CS152 ML Homework Extra Credit: Beyond Regular Expressions

Part I: The death of the regular expression

In class, someone asked why I had a low opinion of regular expressions. The short version: they are not extensible, and they don't produce any interesting output (just success or failure). In this extra credit, you explore more general abstractions. If you do any of this work, please submit it in file [[parcom.sml]].

A classic regular expression is empty, a character, a concatenation, or the closure of a regular expression. Because it's no harder, we will use ``character classes'' (represented as functions of course). <>= datatype regexp = EMPTY | CHARCLASS of char -> bool | CAT of regexp * regexp | STAR of regexp | OR of regexp * regexp @ A simple character can be represented this way: <>= val char : char -> regexp = fn c => CHARCLASS (fn c' => c = c') @

  1. Write an ML function [[recognize]] of type [[regexp -> string -> bool]] which tells whether a string matches a regular expression. Hint: you may find success and failure continuations useful.
  2. Now write it again so that you may usefully partially apply it. That is, write a compiler that translates a regexp into an automaton.
  3. Now get rid of the [[regexp]] datatype entirely and instead define higher-order functions [[empty]], [[charclass]], [[cat]], [[star]], and [[or]] directly. Write a new version of [[regcognize]] to go with them.
So who cares? What's the big deal here. Well, you can't extend a [[datatype]], but you can write new functions!
  1. Write a function [[all]] that is like [[star]] except that it is greedy; that is, it insists on consuming as much input as possible. So the string [[xxx]] would match [[concat(star (char x), char x)]] but not [[concat(all (char x), char x)]].

Part II: The birth of parsing combinators

OK, enough fooling around. Let's define a parser from [['a]] to [['b]] as a function that will take a sequence of values of type [['a]] and do one of two things:
  1. Define the function type [[('a, 'b) parser]] to represent a parser. Hint: try the following types for success and failure continuations:
    type 'b fail = unit -> 'b
    type 'b resume = unit -> 'b
    type ('a, 'b) succ = 'a list -> 'b -> 'b resume -> 'b
    

  2. Write a function
    eof : ('a, unit) parser
    
    which succeeds when it has reached end of file and fails otherwise.

  3. Write a function
    return : 'a -> ('a, 'b) parser
    
    which always succeeds and never consumes any input.

  4. Write a function
    expect : ('a -> bool) -> ('a, 'a) parser
    
    such that [[expect p]] succeeds if the input is nonempty and the first item in the input satisfies [[p]] and fails otherwise. If [[expect p]] succeeds, it returns that first item.

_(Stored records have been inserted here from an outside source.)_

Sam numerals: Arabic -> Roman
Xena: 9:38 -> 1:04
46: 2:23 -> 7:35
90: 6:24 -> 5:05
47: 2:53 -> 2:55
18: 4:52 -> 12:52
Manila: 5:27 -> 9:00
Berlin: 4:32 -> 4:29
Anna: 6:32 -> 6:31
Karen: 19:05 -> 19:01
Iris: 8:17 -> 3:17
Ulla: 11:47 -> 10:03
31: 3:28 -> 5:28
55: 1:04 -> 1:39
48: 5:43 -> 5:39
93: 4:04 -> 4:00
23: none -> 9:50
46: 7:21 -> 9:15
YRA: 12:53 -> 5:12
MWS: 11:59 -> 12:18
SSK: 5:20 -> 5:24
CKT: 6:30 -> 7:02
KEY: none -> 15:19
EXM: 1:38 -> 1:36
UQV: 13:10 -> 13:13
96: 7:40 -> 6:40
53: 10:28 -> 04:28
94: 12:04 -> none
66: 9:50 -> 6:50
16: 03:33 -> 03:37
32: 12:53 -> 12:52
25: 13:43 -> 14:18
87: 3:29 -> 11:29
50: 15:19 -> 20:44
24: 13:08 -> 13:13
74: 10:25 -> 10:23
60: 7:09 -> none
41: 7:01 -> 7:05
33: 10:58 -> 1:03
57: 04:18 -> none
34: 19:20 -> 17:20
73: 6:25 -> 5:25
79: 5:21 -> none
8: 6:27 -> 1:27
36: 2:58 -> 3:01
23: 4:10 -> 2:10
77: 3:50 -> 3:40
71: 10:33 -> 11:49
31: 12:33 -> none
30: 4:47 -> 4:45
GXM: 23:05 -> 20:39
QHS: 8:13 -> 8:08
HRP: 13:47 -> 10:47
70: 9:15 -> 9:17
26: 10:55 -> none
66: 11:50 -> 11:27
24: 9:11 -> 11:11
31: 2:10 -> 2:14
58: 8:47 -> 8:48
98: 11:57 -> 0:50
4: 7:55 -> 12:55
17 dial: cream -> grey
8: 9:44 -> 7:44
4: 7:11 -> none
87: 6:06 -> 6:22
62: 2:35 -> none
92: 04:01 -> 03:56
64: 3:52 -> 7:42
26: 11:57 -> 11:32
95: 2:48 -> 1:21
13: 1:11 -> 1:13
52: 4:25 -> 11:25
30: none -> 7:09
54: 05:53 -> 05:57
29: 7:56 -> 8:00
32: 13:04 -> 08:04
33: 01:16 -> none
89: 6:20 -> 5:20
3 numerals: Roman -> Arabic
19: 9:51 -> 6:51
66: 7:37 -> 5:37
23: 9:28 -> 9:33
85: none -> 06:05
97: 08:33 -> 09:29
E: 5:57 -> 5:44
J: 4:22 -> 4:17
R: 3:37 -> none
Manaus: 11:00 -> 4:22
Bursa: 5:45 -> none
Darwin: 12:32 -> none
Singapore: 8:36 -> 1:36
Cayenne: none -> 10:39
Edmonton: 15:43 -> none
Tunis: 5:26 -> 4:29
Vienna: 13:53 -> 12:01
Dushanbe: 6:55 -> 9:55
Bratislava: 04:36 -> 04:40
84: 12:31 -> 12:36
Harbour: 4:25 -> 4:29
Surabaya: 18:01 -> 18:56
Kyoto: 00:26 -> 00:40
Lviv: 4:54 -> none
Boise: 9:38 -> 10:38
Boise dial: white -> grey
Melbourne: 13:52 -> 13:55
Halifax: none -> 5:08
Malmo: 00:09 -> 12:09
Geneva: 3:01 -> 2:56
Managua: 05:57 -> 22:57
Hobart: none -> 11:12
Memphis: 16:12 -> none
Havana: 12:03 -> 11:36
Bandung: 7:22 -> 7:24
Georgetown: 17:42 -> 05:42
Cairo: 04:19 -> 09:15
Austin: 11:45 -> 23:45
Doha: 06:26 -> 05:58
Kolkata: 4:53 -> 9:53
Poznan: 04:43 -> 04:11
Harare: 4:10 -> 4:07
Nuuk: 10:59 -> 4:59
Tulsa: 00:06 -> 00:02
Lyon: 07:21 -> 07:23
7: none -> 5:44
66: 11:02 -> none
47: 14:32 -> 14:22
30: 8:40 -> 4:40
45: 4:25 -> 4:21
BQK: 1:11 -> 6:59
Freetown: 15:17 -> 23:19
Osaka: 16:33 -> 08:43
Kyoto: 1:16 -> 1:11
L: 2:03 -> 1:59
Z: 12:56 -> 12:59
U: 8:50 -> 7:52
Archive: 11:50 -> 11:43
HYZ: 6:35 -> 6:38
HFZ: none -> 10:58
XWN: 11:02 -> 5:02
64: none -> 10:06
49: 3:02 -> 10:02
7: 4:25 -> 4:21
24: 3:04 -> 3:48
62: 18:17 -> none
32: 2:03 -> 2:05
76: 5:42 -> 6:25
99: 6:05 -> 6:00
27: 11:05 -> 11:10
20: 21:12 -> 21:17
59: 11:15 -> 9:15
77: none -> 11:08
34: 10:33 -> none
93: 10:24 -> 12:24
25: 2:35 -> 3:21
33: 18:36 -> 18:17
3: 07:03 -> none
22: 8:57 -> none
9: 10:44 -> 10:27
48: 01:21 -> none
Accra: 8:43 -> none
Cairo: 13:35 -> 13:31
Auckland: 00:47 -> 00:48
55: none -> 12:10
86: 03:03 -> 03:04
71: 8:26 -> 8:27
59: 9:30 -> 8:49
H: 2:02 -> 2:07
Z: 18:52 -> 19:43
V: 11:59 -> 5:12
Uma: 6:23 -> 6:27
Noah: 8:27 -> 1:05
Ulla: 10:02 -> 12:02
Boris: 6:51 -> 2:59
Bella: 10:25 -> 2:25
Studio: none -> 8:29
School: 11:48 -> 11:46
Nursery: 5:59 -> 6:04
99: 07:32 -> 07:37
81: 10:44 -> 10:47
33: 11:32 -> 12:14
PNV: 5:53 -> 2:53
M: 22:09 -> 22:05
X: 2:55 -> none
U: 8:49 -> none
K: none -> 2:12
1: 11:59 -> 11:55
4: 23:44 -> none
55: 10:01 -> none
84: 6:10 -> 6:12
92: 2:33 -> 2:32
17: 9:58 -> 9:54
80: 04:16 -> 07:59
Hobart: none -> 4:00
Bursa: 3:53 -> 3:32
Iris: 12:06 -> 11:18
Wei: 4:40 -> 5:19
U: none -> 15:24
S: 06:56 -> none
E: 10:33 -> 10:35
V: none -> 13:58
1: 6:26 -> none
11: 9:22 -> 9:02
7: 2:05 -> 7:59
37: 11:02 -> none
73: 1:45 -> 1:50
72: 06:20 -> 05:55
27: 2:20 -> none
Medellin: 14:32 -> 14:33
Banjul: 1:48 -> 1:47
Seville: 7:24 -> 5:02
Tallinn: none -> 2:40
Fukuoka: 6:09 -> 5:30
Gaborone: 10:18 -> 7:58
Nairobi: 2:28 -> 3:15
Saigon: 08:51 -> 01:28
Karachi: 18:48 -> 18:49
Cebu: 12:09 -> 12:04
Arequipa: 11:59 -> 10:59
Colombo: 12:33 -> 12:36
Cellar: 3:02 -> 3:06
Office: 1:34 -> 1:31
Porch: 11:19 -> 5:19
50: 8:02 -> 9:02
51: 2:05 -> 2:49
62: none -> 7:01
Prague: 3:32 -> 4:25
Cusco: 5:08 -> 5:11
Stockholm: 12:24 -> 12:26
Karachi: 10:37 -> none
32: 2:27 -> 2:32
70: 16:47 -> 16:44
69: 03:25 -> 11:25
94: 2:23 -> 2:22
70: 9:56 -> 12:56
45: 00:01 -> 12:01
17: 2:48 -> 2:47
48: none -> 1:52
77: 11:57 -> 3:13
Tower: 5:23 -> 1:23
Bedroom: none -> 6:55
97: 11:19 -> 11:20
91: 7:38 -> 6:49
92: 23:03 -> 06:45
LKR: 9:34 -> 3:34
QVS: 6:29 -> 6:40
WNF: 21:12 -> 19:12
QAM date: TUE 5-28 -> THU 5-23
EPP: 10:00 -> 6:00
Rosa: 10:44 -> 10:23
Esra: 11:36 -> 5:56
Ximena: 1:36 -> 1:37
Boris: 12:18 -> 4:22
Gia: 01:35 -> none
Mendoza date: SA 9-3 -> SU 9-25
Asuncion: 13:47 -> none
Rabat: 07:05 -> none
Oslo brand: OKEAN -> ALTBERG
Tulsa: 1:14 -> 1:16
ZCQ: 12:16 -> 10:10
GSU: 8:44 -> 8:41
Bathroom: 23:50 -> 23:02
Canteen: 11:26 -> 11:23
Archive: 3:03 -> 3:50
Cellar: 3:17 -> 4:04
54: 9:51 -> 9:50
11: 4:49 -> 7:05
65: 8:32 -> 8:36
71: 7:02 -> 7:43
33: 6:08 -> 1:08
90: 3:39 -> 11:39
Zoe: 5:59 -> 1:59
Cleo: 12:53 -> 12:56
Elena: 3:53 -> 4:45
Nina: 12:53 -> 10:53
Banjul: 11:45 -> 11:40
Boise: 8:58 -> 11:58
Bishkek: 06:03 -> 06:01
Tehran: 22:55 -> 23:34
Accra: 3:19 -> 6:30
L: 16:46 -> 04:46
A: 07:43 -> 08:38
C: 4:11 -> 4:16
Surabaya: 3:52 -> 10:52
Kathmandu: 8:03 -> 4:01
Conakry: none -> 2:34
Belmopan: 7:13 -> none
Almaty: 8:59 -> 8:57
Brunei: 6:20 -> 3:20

  5. The grownup version of [[or]] operates on parsers:
    infix |||
    op ||| : ('a, 'b) parser * ('a, 'b) parser -> ('a, 'b) parser
    
    The parser [[p1 ||| p2]] first tries [[p1]], then [[p2]]. You will need to build a suitable failure continuation for [[p1]].

  6. The most mathematically deep parsing combinator allows us to combine two parsers in sequence, where the output of one parser is used to determine the second parser:
    infix >>=
    op >>= : ('a, 'b) parser * ('b -> ('a, 'b) parser) -> ('a, 'b) parser
    
    (It would be pleasant if [[>>=]] had an even more general type, but to make it so would require a better way of managing backtracking than explicit success and failure continuations. One technique that is particularly effective is to have a an [[('a, 'b) parser]] return a value of type [[('a list * 'b) list]], but this is efficient only if the outer list is lazy.)

    To implement [[p >>= k]] successfully will require constructing a suitable success continuation for [[p]].

  7. To implement regular expressions, write the following parsers and parser combinators:
    type regexp = (char, string) parser
    empty : regexp
    charclass : (char -> bool) -> regexp
    cat : regexp * regexp -> regexp
    star : regexp -> regexp
    
    If you lean heavily on the combinators you have already done (especially [[>>=]], [[return]], and [[|||]]), this will be trivial. (You will also find the predefined function [[str]] useful.)